• WORK TASK: Keep each line of the material that includes "estetik", and leave out the rest.

• DATASET EXCERPTS:
■ ■ ■
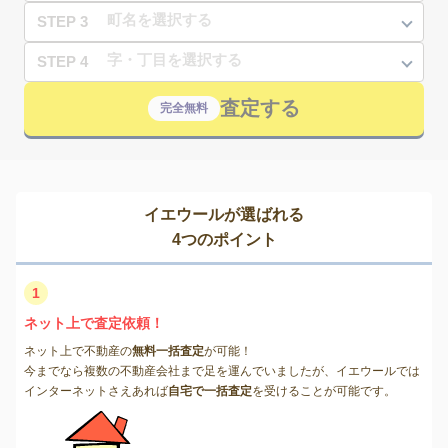
STEP 3
STEP 4
査定する
完全無料
イエウールが選ばれる
4つのポイント
1
ネット上で査定依頼！
ネット上で不動産の
無料一括査定
が可能！
今までなら複数の不動産会社まで足を運んでいましたが、イエウールでは
インターネットさえあれば
自宅で一括査定
を受けることが可能です。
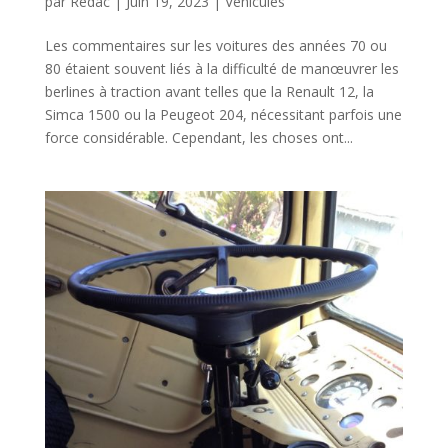
par
Redac
|
Juin 19, 2023
|
Véhicules
Les commentaires sur les voitures des années 70 ou
80 étaient souvent liés à la difficulté de manœuvrer les
berlines à traction avant telles que la Renault 12, la
Simca 1500 ou la Peugeot 204, nécessitant parfois une
force considérable. Cependant, les choses ont...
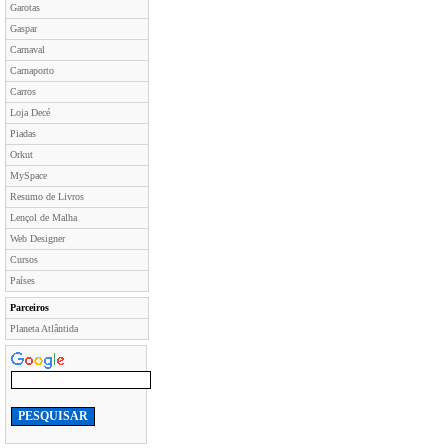
Garotas
Gaspar
Carnaval
Carnaporto
Carros
Loja Decé
Piadas
Orkut
MySpace
Resumo de Livros
Lençol de Malha
Web Designer
Cursos
Países
Parceiros
Planeta Atlântida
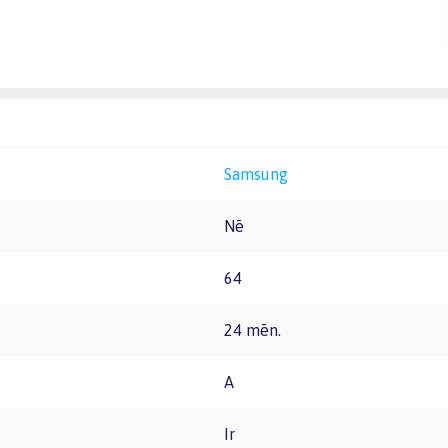
Samsung
Nē
64
24 mēn.
A
Ir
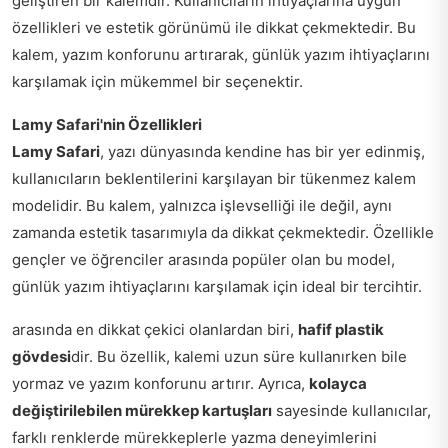
geliştiren bir kalemdir. Kullanıcıların ihtiyaçlarına uygun
özellikleri ve estetik görünümü ile dikkat çekmektedir. Bu
kalem, yazım konforunu artırarak, günlük yazım ihtiyaçlarını
karşılamak için mükemmel bir seçenektir.
Lamy Safari'nin Özellikleri
Lamy Safari
, yazı dünyasında kendine has bir yer edinmiş,
kullanıcıların beklentilerini karşılayan bir tükenmez kalem
modelidir. Bu kalem, yalnızca işlevselliği ile değil, aynı
zamanda estetik tasarımıyla da dikkat çekmektedir. Özellikle
gençler ve öğrenciler arasında popüler olan bu model,
günlük yazım ihtiyaçlarını karşılamak için ideal bir tercihtir.
arasında en dikkat çekici olanlardan biri,
hafif plastik
gövdesi
dir. Bu özellik, kalemi uzun süre kullanırken bile
yormaz ve yazım konforunu artırır. Ayrıca,
kolayca
değiştirilebilen mürekkep kartuşları
sayesinde kullanıcılar,
farklı renklerde mürekkeplerle yazma deneyimlerini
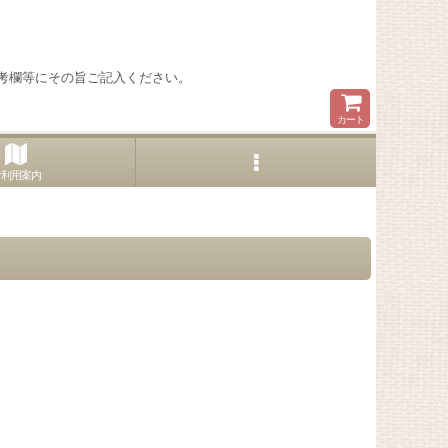
考欄等にその旨ご記入ください。
カート
ご利用案内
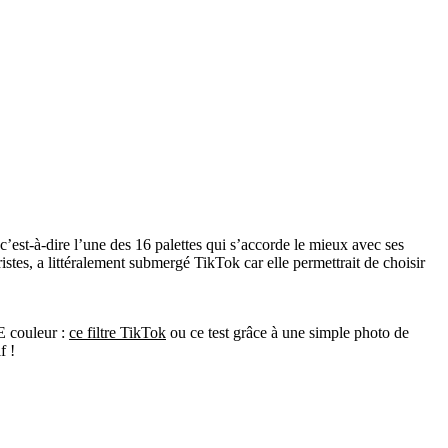
c’est-à-dire l’une des 16 palettes qui s’accorde le mieux avec ses
stes, a littéralement submergé TikTok car elle permettrait de choisir
E couleur :
ce filtre TikTok
ou ce test grâce à une simple photo de
f !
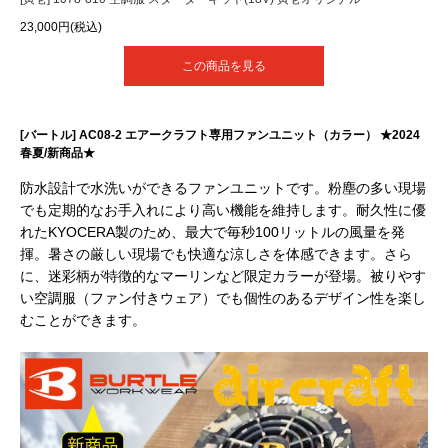
23,000円(税込)
この商品を見る
[バートル] AC08-2 エアークラフト専用ファンユニット（カラー） ★2024
春夏/新商品★
防水設計で水洗いができるファンユニットです。粉塵の多い現場
でも定期的なお手入れにより高い機能を維持します。耐久性に優
れたKYOCERA製のため、最大で毎秒100リットルの風量を発
揮。暑さの厳しい現場でも快適な涼しさを体感できます。さら
に、迷彩柄が特徴的なマーリンなど限定カラーが登場。被りやす
い空調服（ファン付きウェア）でも個性のあるデザイン性を楽し
むことができます。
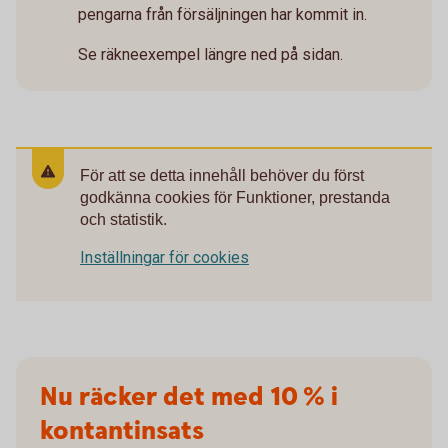
pengarna från försäljningen har kommit in.
Se räkneexempel längre ned på sidan.
För att se detta innehåll behöver du först
godkänna cookies för Funktioner, prestanda
och statistik.
Inställningar för cookies
Nu räcker det med 10 % i
kontantinsats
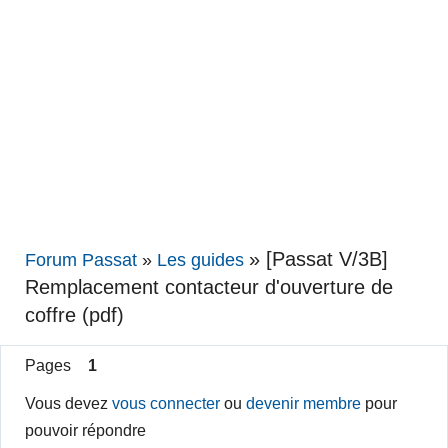
»
[Passat V/3B]
Forum Passat
»
Les guides
Remplacement contacteur d'ouverture de
coffre (pdf)
Pages
1
Vous devez
vous connecter
ou
devenir membre
pour
pouvoir répondre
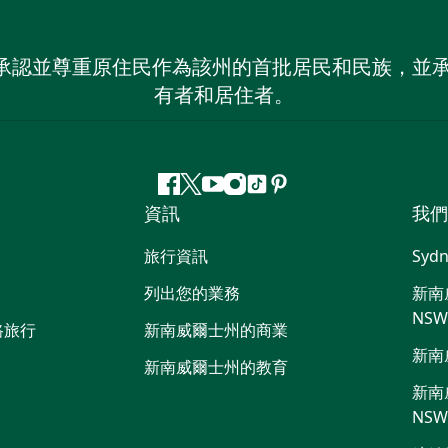
 NSW）承認並尊重原住民作為該州的首批居民和民族
有者和居住者。
Facebook
嘰
Youtube
Instagram
抖
Pinterest
資訊
我們
嘰
音
喳
旅行資訊
Sydn
喳
列出您的業務
新南威
NS
路旅行
新南威爾士州的商業
新南
新南威爾士州的教育
新南威
NS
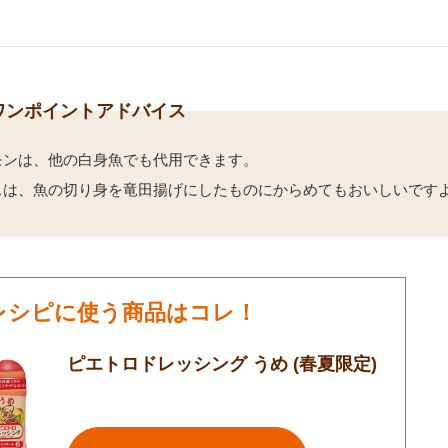
ワンポイントアドバイス
モンは、他の白身魚でも代用できます。
スは、魚の切り身を竜田揚げにしたものにからめてもおいしいです
レシピに使う商品はコレ！
ピエトロドレッシング うめ (春夏限定)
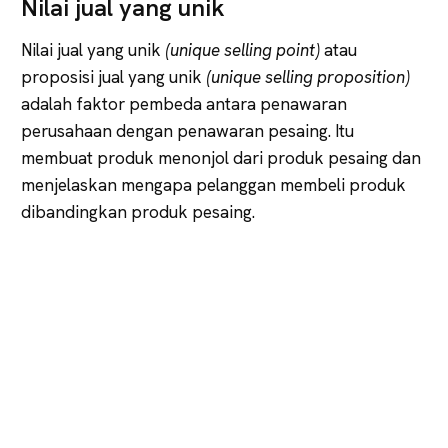
Nilai jual yang unik
Nilai jual yang unik
(unique selling point)
atau
proposisi jual yang unik
(unique selling proposition)
adalah faktor pembeda antara penawaran
perusahaan dengan penawaran pesaing. Itu
membuat produk menonjol dari produk pesaing dan
menjelaskan mengapa pelanggan membeli produk
dibandingkan produk pesaing.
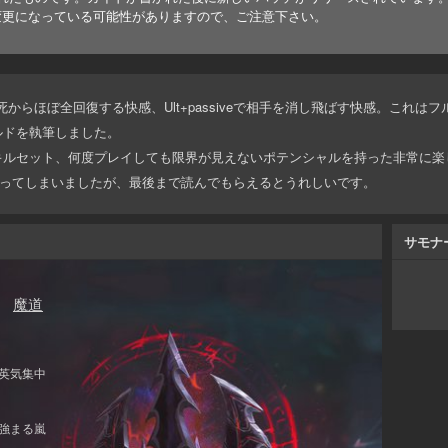
変更になっている可能性がありますので、ご注意下さい。
からほぼ全回復する快感、Ult+passiveで相手を消し飛ばす快感。これは
ルドを執筆しました。
キルセット、何度プレイしても限界が見えないポテンシャルを持った非常に楽
になってしまいましたが、最後まで読んでもらえるとうれしいです。
サモナ
魔道
英気集中
強まる嵐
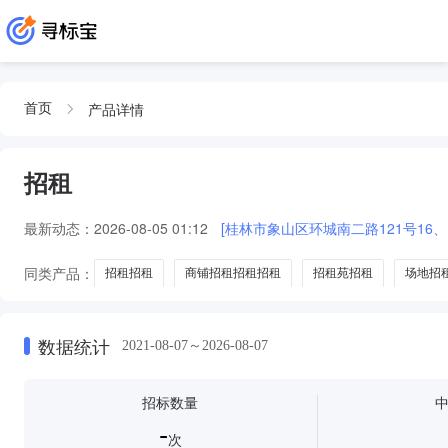
产品详情
首页
招租
最新动态：
2026-08-05 01:12
[桂林市象山区环城南二路121号16、1
同类产品：
招租招租
商铺招租招租招租
招租苑招租
场地招
数据统计
2021-08-07～2026-08-07
招标数量
-
次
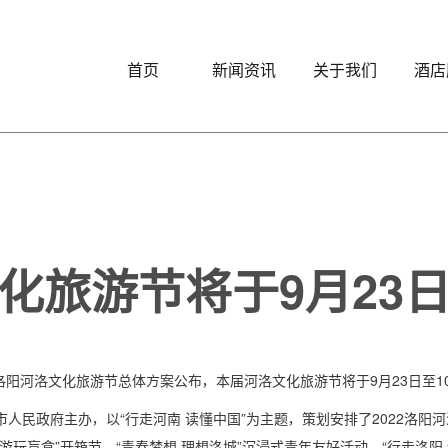
首页
新闻资讯
关于我们
酒店
文化旅游节将于9月23日
2洛阳河洛文化旅游节总体方案公布，本届河洛文化旅游节将于9月23日至1
市人民政府主办，以“行走河南 读懂中国”为主题，策划安排了2022洛
游玩盲盒”开箱节、“青春梦想 理想洛城”沉浸式青年友好活动、“行走洛阳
■ ■ ■
• COMPLETED TASK:
özellikleri ve estetik görünümü ile dikkat çekmektedir. Bu
zamanda estetik tasarımıyla da dikkat çekmektedir. Özellikle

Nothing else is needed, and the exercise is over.